Washington’s Death Causes Skepticism
Following his death, people began looking at bloodletting as a form of “quackery”.
Phlebotomy today is a science. Unless an individual has an extremely rare disease that requires the therapeutic removal of blood, bloodletting is no longer used.
Leeches & Phlebotomy
Leeches were also used to withdraw blood. Again, the blood would be withdrawn until the patient began feeling faint or fainted.
In the earlier part of the nineteenth century, leeches became extremely popular for use in phlebotomy practices. During the 1830s, France actually imported approximately forty million leeches every year to be used medically. Then, in the 1840s, the English began importing millions of leeches from France on a yearly basis.
Leeches in Medicine Today
In 2004, the FDA approved the medicinal use of leeches (and maggots).
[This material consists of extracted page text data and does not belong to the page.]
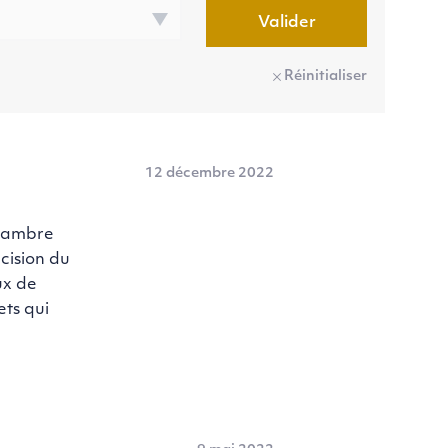
Valider
Réinitialiser
12 décembre 2022
Chambre
cision du
ux de
ets qui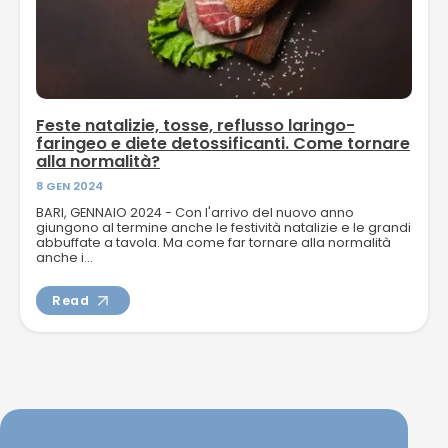
Feste natalizie, tosse, reflusso laringo-
faringeo e diete detossificanti. Come tornare
alla normalità?
8 GEN 2024
BARI, GENNAIO 2024 - Con l'arrivo del nuovo anno
giungono al termine anche le festività natalizie e le grandi
abbuffate a tavola. Ma come far tornare alla normalità
anche i...
Read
Since then, the popularity of using leeches in the treatment of wounds has continued to grow. Leeches can also be used in the process of reattaching a body part, such as an ear or finger.
They help bring fresh blood to the area. There are labs dedicated to marketing medical-grade leeches (and maggots). Today, leeches are used to remove infected blood from wounds. This process is elegantly referred to as “biotherapy“.